Auch die Flüchtlingsströme, die nun auf dem Weg nach Europa sind und Putin in die Schuhe geschoben werden, gehen klar auf das historische Kriegskonto der USA zurück. Die Destabilisierung des Iraks und Syriens ist eine direkte Folge gewaltsamer Interventionen der NATO, auf direkte Weise im Irak und auf indirekte in Syrien (Kriegsverbrechen gab es leider auf allen Seiten, vgl. Idlib und Mossul). Es gab trotz der, für Arabien vergleichsweise entwickelten Zivilgesellschaft in Syrien, Proteste gegen die Regierung. Es gab aber auch geopolitische Gründe, die die CIA schon seit den 50er Jahren und dann immer wieder veranlasste, auf den Sturz der syrischen Regierungen hinzuarbeiten (vgl. den obligatorischen Aufsatz von Robert F. Kennedy im Anhang). Kriegsverbrechen – das sind Verbrechen innerhalb des Verbrechens – sind natürlich zu ahnden wie die Verursacher eines Krieges selbst.

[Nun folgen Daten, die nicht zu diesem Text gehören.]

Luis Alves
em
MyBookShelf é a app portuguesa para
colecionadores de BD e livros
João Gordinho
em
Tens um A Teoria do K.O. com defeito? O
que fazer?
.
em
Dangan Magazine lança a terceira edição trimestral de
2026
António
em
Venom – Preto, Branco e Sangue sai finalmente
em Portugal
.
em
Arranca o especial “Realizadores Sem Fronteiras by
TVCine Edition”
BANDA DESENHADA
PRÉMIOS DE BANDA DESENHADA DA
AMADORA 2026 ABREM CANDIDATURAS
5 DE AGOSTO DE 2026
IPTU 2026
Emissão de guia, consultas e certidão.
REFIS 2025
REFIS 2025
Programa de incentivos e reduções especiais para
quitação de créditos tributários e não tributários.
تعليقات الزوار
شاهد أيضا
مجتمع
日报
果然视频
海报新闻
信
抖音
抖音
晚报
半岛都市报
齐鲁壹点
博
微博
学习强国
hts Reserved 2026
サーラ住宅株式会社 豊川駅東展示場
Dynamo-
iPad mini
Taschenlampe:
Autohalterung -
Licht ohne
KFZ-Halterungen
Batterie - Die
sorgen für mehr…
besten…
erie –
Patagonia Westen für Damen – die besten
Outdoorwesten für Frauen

Wenn wir die Diplomatie der Amerikaner und Russen im Nahen Osten vergleichen, kommen wir zu einem interessanten Ergebnis. Die Diplomatie der USA folgt nicht erst seit „America First“ dem alten Grundsatz von „Teile und Herrsche“. Das ist die Einteilung der Welt in gut und böse, in Freund und Feind. Zum Beispiel ist Saudi-Arabien ein Freund, der Iran ein Feind, Türkei ein Freund, Syrien ein Feind, Israel der Freund und Palästina der Feind. Die Interessen können sich zeitweise auch verschieben, das Freund-Feind-Schema aber bleibt und so ein Verfahren ist immer kriegstreibend.

Erstaunlich ist es, dass Russland unter seinem Außenminister Lawrow tatsächlich mit allen diesen Ländern enge Beziehungen unterhält. Es ist ihm gelungen, mit allen reden zu können und das ist die Voraussetzung dafür, sehr schwierige Interessen zum Ausgleich zu bringen. Sicher ist, dass Russland dabei eigene Interessen verfolgt, aber diese Diplomatie enthält auch ein gewichtiges Potential zum Frieden, das uns wichtig sein müsste.

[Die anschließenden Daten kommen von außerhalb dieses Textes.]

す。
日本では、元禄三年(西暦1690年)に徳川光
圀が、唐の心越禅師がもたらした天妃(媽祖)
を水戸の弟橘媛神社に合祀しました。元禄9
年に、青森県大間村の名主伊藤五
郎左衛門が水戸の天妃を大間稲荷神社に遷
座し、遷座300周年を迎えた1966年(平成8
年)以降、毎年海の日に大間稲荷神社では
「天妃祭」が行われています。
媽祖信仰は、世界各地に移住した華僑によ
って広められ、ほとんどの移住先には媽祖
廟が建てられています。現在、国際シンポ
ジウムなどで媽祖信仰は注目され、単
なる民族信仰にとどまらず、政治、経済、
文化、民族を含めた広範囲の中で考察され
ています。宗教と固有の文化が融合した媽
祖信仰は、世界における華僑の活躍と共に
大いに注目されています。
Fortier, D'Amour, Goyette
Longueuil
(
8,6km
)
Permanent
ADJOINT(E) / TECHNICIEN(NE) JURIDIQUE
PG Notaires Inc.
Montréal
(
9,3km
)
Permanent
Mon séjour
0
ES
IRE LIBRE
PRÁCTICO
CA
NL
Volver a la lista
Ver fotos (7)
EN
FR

Kommen wir nach Europa zurück. In merkwürdiger Vergesslichkeit der hunderttausenden Toten, Verwundeten und Vertriebenen in Afghanistan und dem Irak wird ein unblutiges Ereignis zum Ausgangspunkt für den Ausschluss Russlands aus der Europäischen Gemeinschaft: Die Besetzung der Krim. Und man tut so, als hätte dieses Ereignis keine Vorgeschichte (ein alter Trick der Geschichtsfälscher). Wir wissen aber, dass der Frieden nur innerhalb einer Friedensordnung aufrechterhalten oder gebrochen werden kann. Die Friedensordnung in der postkommunistischen Ära wurde durch den 2plus4-Vertrag definiert. Und der Geist dieses Vertrages wurde durch das „gemeinsame Haus Europa“ (Gorbatschow) versinnbildlicht. Was aber dann kam war die Zerstörung dieser Friedensordnung durch die Besetzung immer mehr Zimmer und Etagen dieses Hauses, also durch das Vorrücken der NATO an die Grenzen Russlands. Diese Erweiterung der westlichen Welt nach Osten war zwar nicht völkerrechtswidrig, aber sie zerstörte grundlegend das friedensbewahrende Gleichgewicht in Europa.

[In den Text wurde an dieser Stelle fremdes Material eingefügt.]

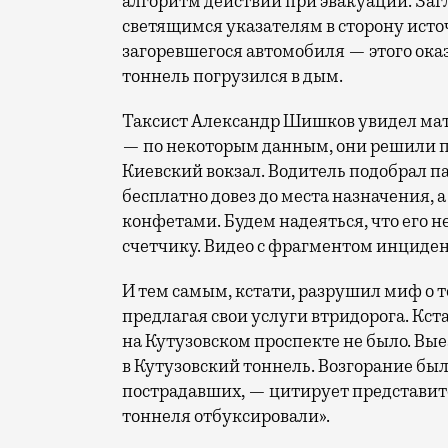
алгоритм действий при эвакуации. Заг
светящимся указателям в сторону исто
загоревшегося автомобиля — этого ока
тоннель погрузился в дым.
Таксист Александр Шишков увидел мат
— по некоторым данным, они решили по
Киевский вокзал. Водитель подобрал п
бесплатно довез до места назначения, а
конфетами. Будем надеяться, что его не
счетчику. Видео с фрагментом инциден
И тем самым, кстати, разрушил миф о т
предлагая свои услуги втридорога. Кс
на Кутузовском проспекте не было. Вы
в Кутузовский тоннель. Возгорание было
пострадавших, — цитирует представите
тоннеля отбуксировали».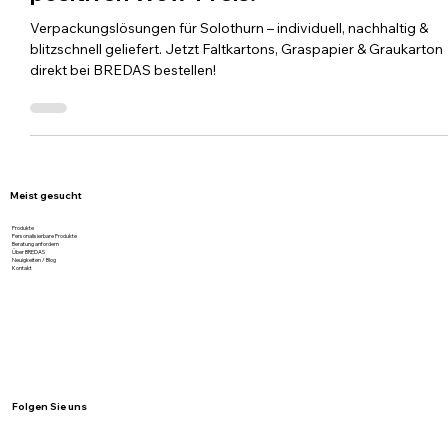
Verpackungslösungen für Solothurn &
Region – blitzschnell. hochwertig. zum
positiven Wow-Preis.
Verpackungslösungen für Solothurn – individuell, nachhaltig &
blitzschnell geliefert. Jetzt Faltkartons, Graspapier & Graukarton
direkt bei BREDAS bestellen!
Meist gesucht
Produkte
Personalisierbare Produkte
Beratung anfordern
Über BREDAS
Neuigkeiten / Blog
Kontakt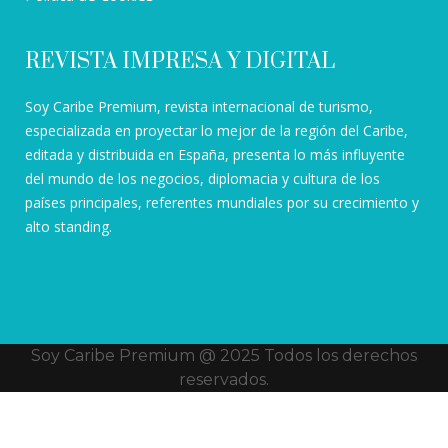
REVISTA IMPRESA Y DIGITAL
Soy Caribe Premium, revista internacional de turismo,
especializada en proyectar lo mejor de la región del Caribe,
editada y distribuida en España, presenta lo más influyente
del mundo de los negocios, diplomacia y cultura de los
países principales, referentes mundiales por su crecimiento y
alto standing.
Soy Caribe Premium @ 2025 Todos los derechos
reservados.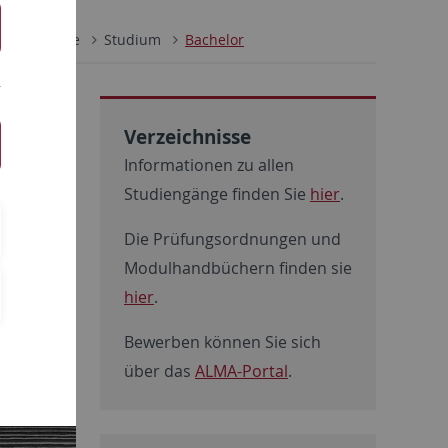
Japanologie
Studium
Bachelor
Verzeichnisse
Informationen zu allen
Studiengänge finden Sie
hier
.
Die Prüfungsordnungen und
Modulhandbüchern finden sie
hier
.
Bewerben können Sie sich
über das
ALMA-Portal
.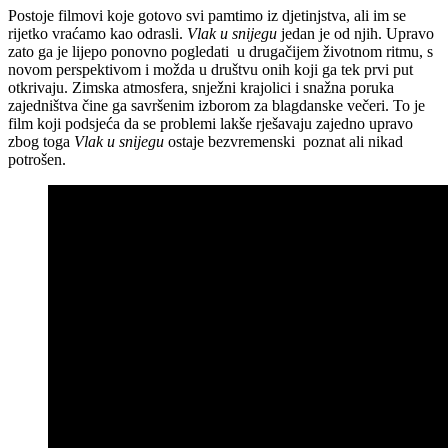
Postoje filmovi koje gotovo svi pamtimo iz djetinjstva, ali im se
rijetko vraćamo kao odrasli.
Vlak u snijegu
jedan je od njih. Upravo
zato ga je lijepo ponovno pogledati u drugačijem životnom ritmu, s
novom perspektivom i možda u društvu onih koji ga tek prvi put
otkrivaju. Zimska atmosfera, snježni krajolici i snažna poruka
zajedništva čine ga savršenim izborom za blagdanske večeri. To je
film koji podsjeća da se problemi lakše rješavaju zajedno upravo
zbog toga
Vlak u snijegu
ostaje bezvremenski poznat ali nikad
potrošen.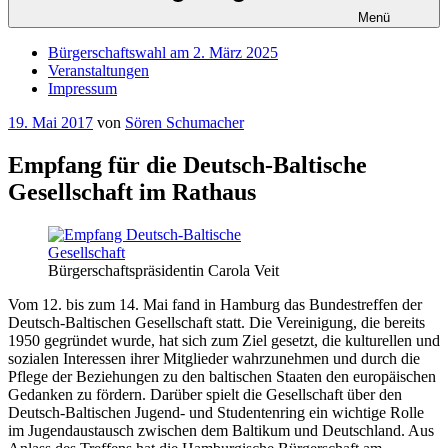
Menü
Bürgerschaftswahl am 2. März 2025
Veranstaltungen
Impressum
Veröffentlicht
19. Mai 2017
von
Sören Schumacher
am
Empfang für die Deutsch-Baltische
Gesellschaft im Rathaus
Bürgerschaftspräsidentin Carola Veit
Vom 12. bis zum 14. Mai fand in Hamburg das Bundestreffen der
Deutsch-Baltischen Gesellschaft statt. Die Vereinigung, die bereits
1950 gegründet wurde, hat sich zum Ziel gesetzt, die kulturellen und
sozialen Interessen ihrer Mitglieder wahrzunehmen und durch die
Pflege der Beziehungen zu den baltischen Staaten den europäischen
Gedanken zu fördern. Darüber spielt die Gesellschaft über den
Deutsch-Baltischen Jugend- und Studentenring ein wichtige Rolle
im Jugendaustausch zwischen dem Baltikum und Deutschland. Aus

2. Frieden. Es gibt den konservativen Friedensbegriff, der Sicherheit durch Stärke definiert. Das bedeutet Aufrüstung und also mehr Unsicherheit, weil die eigenen Waffen und die des Feindes immer heimtückischer und schrecklicher werden. Es gibt einen anderen Friedensbegriff, der Frieden durch Vertrauen und Abrüstung definiert. Das ist der Begriff der Friedensbewegung, auf den wir Grünen uns besinnen sollten. Man kann nicht über Außenpolitik sprechen, ohne die Rüstung zu erwähnen. Das Militär dient heute nur noch den Diktaturen zur Unterdrückung des eigenen und den Imperialisten zur Unterdrückung fremder Völker. Wir sollten um keinen Cent die Ausgaben für Rüstung erhöhen, sondern eine solche Außenpolitik betreiben, die es erlaubt, das Militär und die Militärausgaben zu verringern. Im Übrigen gibt es keine mit Zahlen belegte Begründung dafür, die Überrüstung der NATO noch weiter voranzutreiben.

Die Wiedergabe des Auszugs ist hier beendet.